⟨

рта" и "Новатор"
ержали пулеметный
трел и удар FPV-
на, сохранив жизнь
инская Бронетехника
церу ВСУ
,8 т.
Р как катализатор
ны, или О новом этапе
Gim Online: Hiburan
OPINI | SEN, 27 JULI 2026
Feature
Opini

⟩
⟨

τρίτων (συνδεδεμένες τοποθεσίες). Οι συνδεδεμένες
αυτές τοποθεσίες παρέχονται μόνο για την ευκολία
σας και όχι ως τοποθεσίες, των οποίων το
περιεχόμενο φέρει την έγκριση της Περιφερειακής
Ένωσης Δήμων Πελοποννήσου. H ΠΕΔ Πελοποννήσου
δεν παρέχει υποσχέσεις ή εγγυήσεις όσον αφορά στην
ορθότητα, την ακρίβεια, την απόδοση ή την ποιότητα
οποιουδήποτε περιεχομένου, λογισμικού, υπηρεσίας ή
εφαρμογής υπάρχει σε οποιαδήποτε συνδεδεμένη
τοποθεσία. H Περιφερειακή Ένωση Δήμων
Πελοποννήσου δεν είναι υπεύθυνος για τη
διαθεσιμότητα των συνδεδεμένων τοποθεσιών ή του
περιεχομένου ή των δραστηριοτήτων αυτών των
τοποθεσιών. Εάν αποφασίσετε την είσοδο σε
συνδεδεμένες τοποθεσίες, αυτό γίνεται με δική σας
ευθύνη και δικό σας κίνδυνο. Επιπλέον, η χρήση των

⟩

- _WHAT TO WORK ON_
Every line above holding the string "συνδεδεμένες" should be listed.

- _OUTPUT FOR THIS TASK_
τρίτων (συνδεδεμένες τοποθεσίες). Οι συνδεδεμένες
συνδεδεμένες τοποθεσίες, αυτό γίνεται με δική σας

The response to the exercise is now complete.